> _WHAT YOU NEED TO DO_:
Using the records below, filter out every line that lacks "hebben" and copy the rest.

> _Transcribed page contents_:
++++++++
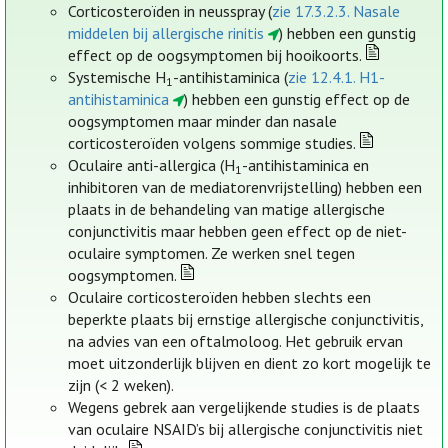
Corticosteroïden in neusspray (
zie 17.3.2.3. Nasale
middelen bij allergische rinitis
) hebben een gunstig
effect op de oogsymptomen bij hooikoorts.
Systemische H
-antihistaminica (
zie 12.4.1. H1-
1
antihistaminica
) hebben een gunstig effect op de
oogsymptomen maar minder dan nasale
corticosteroïden volgens sommige studies.
Oculaire anti-allergica (H
-antihistaminica en
1
inhibitoren van de mediatorenvrijstelling) hebben een
plaats in de behandeling van matige allergische
conjunctivitis maar hebben geen effect op de niet-
oculaire symptomen. Ze werken snel tegen
oogsymptomen.
Oculaire corticosteroïden hebben slechts een
beperkte plaats bij ernstige allergische conjunctivitis,
na advies van een oftalmoloog. Het gebruik ervan
moet uitzonderlijk blijven en dient zo kort mogelijk te
zijn (< 2 weken).
Wegens gebrek aan vergelijkende studies is de plaats
van oculaire NSAID’s bij allergische conjunctivitis niet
++++++++
> _FINISHED TASK_:
) hebben een gunstig
) hebben een gunstig effect op de
inhibitoren van de mediatorenvrijstelling) hebben een
conjunctivitis maar hebben geen effect op de niet-
Oculaire corticosteroïden hebben slechts een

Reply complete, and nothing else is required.